INPUT FOR THIS TASK

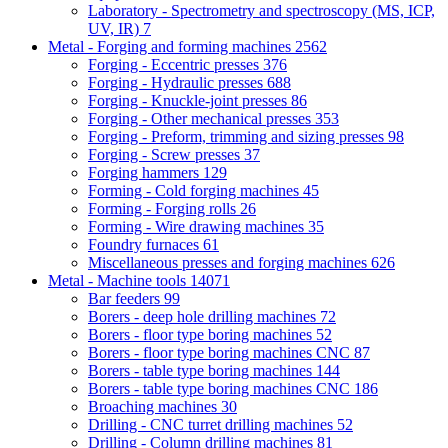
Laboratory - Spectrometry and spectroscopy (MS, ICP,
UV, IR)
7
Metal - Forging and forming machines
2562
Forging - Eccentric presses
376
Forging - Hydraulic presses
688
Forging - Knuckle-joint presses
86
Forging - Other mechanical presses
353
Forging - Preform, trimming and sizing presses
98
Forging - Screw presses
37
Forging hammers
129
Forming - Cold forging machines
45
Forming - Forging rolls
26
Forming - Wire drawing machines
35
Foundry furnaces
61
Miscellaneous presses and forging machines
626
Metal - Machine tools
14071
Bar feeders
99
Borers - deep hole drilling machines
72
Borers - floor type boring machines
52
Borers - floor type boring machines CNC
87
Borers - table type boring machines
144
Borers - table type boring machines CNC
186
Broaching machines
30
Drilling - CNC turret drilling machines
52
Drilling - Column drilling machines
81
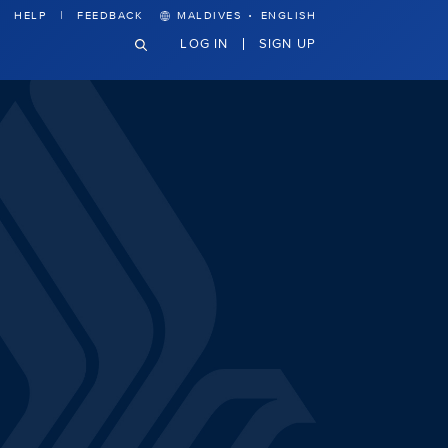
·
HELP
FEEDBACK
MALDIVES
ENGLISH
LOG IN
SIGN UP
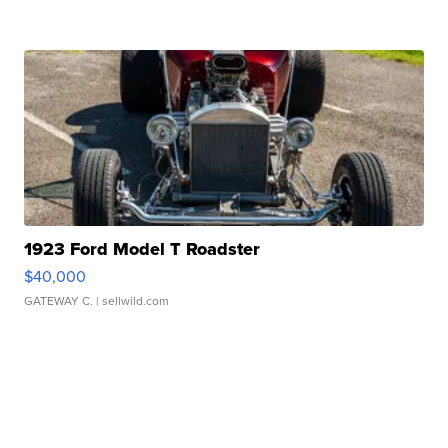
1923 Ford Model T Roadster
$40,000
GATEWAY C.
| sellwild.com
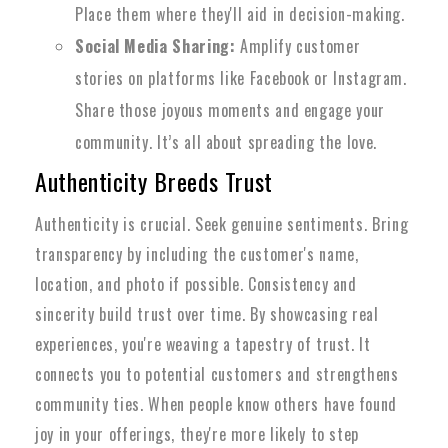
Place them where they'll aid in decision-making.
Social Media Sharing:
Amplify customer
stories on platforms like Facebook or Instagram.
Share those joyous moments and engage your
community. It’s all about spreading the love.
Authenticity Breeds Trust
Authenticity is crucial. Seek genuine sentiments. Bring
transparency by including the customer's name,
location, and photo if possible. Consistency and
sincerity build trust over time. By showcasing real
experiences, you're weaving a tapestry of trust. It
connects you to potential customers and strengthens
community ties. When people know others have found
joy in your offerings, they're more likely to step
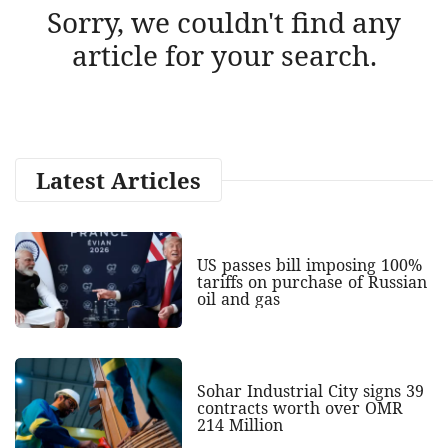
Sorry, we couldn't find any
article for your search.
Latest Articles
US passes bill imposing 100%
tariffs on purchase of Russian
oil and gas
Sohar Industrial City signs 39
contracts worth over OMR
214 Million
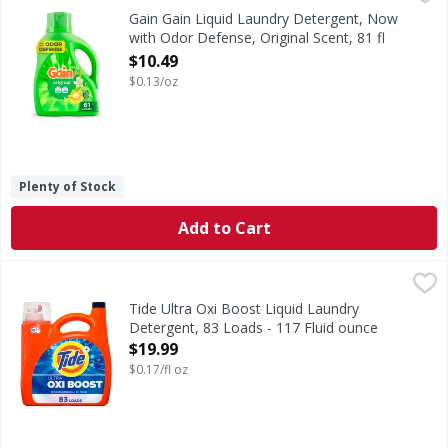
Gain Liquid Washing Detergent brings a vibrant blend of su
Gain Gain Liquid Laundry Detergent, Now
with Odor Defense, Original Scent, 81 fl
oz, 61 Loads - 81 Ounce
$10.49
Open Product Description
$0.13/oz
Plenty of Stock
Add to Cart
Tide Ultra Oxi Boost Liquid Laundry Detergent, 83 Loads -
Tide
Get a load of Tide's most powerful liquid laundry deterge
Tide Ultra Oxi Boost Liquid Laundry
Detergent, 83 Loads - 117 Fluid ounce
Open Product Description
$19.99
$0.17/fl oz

INSTRUCTIONS FOR THE TASK
Line for line, restate the data above and omit every picture.

FINAL ANSWER
Laboratory - Spectrometry and spectroscopy (MS, ICP,
UV, IR)
7
Metal - Forging and forming machines
2562
Forging - Eccentric presses
376
Forging - Hydraulic presses
688
Forging - Knuckle-joint presses
86
Forging - Other mechanical presses
353
Forging - Preform, trimming and sizing presses
98
Forging - Screw presses
37
Forging hammers
129
Forming - Cold forging machines
45
Forming - Forging rolls
26
Forming - Wire drawing machines
35
Foundry furnaces
61
Miscellaneous presses and forging machines
626
Metal - Machine tools
14071
Bar feeders
99
Borers - deep hole drilling machines
72
Borers - floor type boring machines
52
Borers - floor type boring machines CNC
87
Borers - table type boring machines
144
Borers - table type boring machines CNC
186
Broaching machines
30
Drilling - CNC turret drilling machines
52
Drilling - Column drilling machines
81
·
HELP
FEEDBACK
MALDIVES
ENGLISH
LOG IN
SIGN UP
1923 Ford Model T Roadster
$40,000
GATEWAY C.
| sellwild.com
Place them where they'll aid in decision-making.
Social Media Sharing:
Amplify customer
stories on platforms like Facebook or Instagram.
Share those joyous moments and engage your
community. It’s all about spreading the love.
Authenticity Breeds Trust
Authenticity is crucial. Seek genuine sentiments. Bring
transparency by including the customer's name,
location, and photo if possible. Consistency and
sincerity build trust over time. By showcasing real
experiences, you're weaving a tapestry of trust. It
connects you to potential customers and strengthens
community ties. When people know others have found
joy in your offerings, they're more likely to step
Sorry, we couldn't find any
article for your search.
Latest Articles
US passes bill imposing 100%
tariffs on purchase of Russian
oil and gas
Sohar Industrial City signs 39
contracts worth over OMR
214 Million
Gain Liquid Washing Detergent brings a vibrant blend of su
Gain Gain Liquid Laundry Detergent, Now
with Odor Defense, Original Scent, 81 fl
oz, 61 Loads - 81 Ounce
$10.49
Open Product Description
$0.13/oz
Plenty of Stock
Add to Cart
Tide Ultra Oxi Boost Liquid Laundry Detergent, 83 Loads -
Tide
Get a load of Tide's most powerful liquid laundry deterge
Tide Ultra Oxi Boost Liquid Laundry
Detergent, 83 Loads - 117 Fluid ounce
Open Product Description
$19.99
$0.17/fl oz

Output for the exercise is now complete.